Danite - Expanding Role

Expanding Role

The Danites' role shifted from internal enforcement to external defense when the non-Mormon Missourian majority asked the Mormons to leave, at first making a request without threat of force. In coming months, hostilities between Mormons and Missourians would grow to the point that the State Militia drove most of the Mormons out of Missouri. Governor Lilburn Boggs issued Missouri Executive Order 44 on October 27, 1838, which expelled the Mormons from Missouri.

However, conflict developed between Smith and the Danites' leader, Sampson Avard. In Smith's account, Avard, while a new member to the Church, formed a "secret combination", an allusion to a nefarious society as discussed in the Book of Mormon. Smith further stated that Avard's pride and zeal prompted him to organize the group contrary to the will of Smith and the other leaders of the Church. According to this view, Avard illegitimately claimed to be the Lord's agent, and according to a quote Smith attributed to Avard, he wanted to profit from vigilantism by taking "spoils of the goods of ungodly Gentiles ."

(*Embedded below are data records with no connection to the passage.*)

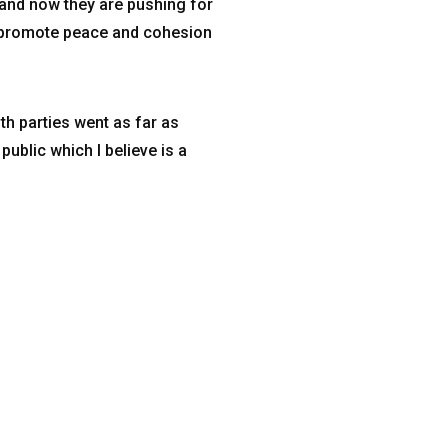
 and now they are pushing for
o promote peace and cohesion
h parties went as far as
ublic which I believe is a
Email Address
4hzim@4-hzim.org.zw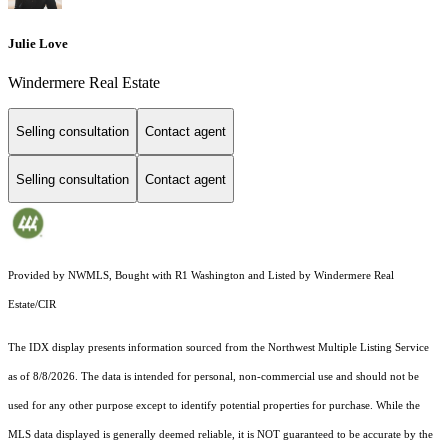
Julie Love
Windermere Real Estate
Selling consultation
Contact agent
Selling consultation
Contact agent
Provided by NWMLS, Bought with R1 Washington and Listed by Windermere Real
Estate/CIR
The IDX display presents information sourced from the
Northwest Multiple Listing Service
as of 8/8/2026. The data is intended for personal, non-commercial use and should not be
used for any other purpose except to identify potential properties for purchase. While the
MLS data displayed is generally deemed reliable, it is NOT guaranteed to be accurate by the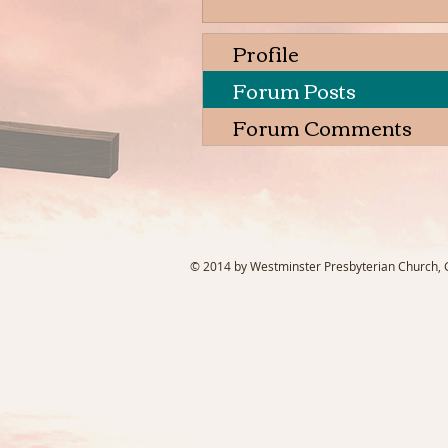
Profile
Forum Posts
Forum Comments
© 2014 by Westminster Presbyterian Church, Ga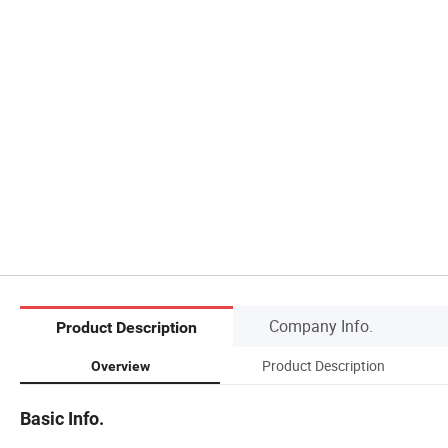
Company Info.
Product Description
Product Description
Overview
Basic Info.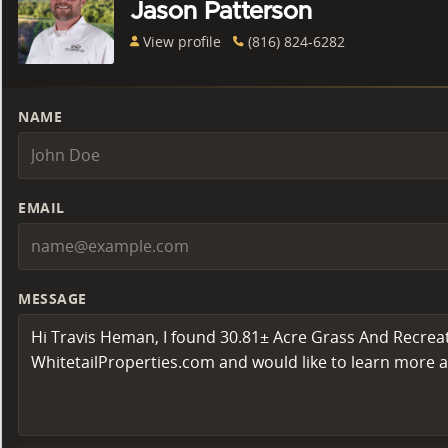
Jason Patterson
View profile
(816) 824-6282
NAME
EMAIL
MESSAGE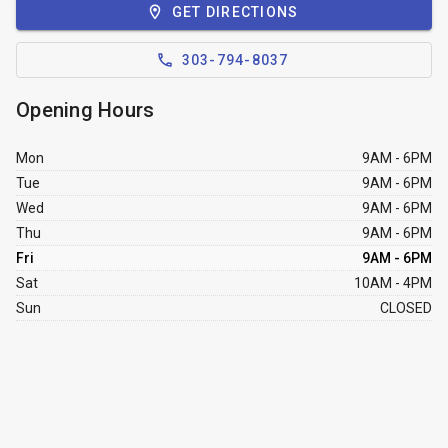
GET DIRECTIONS
303-794-8037
Opening Hours
Mon
9AM - 6PM
Tue
9AM - 6PM
Wed
9AM - 6PM
Thu
9AM - 6PM
Fri
9AM - 6PM
Sat
10AM - 4PM
Sun
CLOSED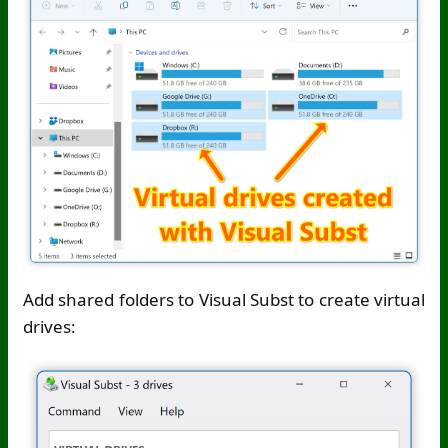
Add shared folders to Visual Subst to create virtual
drives: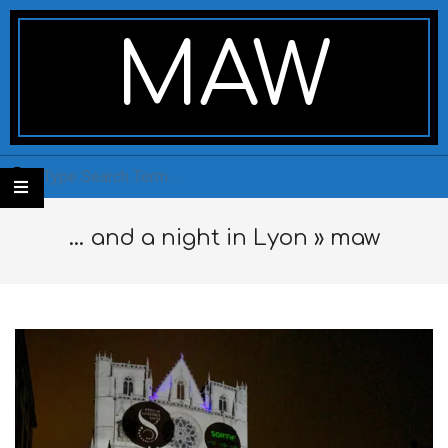
Skip
Secondary
to
Navigation
MAW
content
Menu
Search
… and a night in Lyon »
maw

Joseph Smith soon took action against Avard in the name of the church, removing him from all military duties and establishing him as a surgeon to help with the wounded; Avard mentions this demotion himself. Avard was eventually excommunicated. Smith's History of the Church states: "When a knowledge of Avard's rascality came to the Presidency of the Church, he was cut off from the Church, and every means proper used to destroy his influence, at which he was highly incensed and went about whispering his evil insinuations, but finding every effort unavailing, he again turned conspirator, and sought to make friends with the mob."

With the opposition leaders ousted and the hostilities increasing, the Danite group took on three additional primary functions, (1) enforcement of the Law of Consecration, (2) political activities, and (3) militia activities.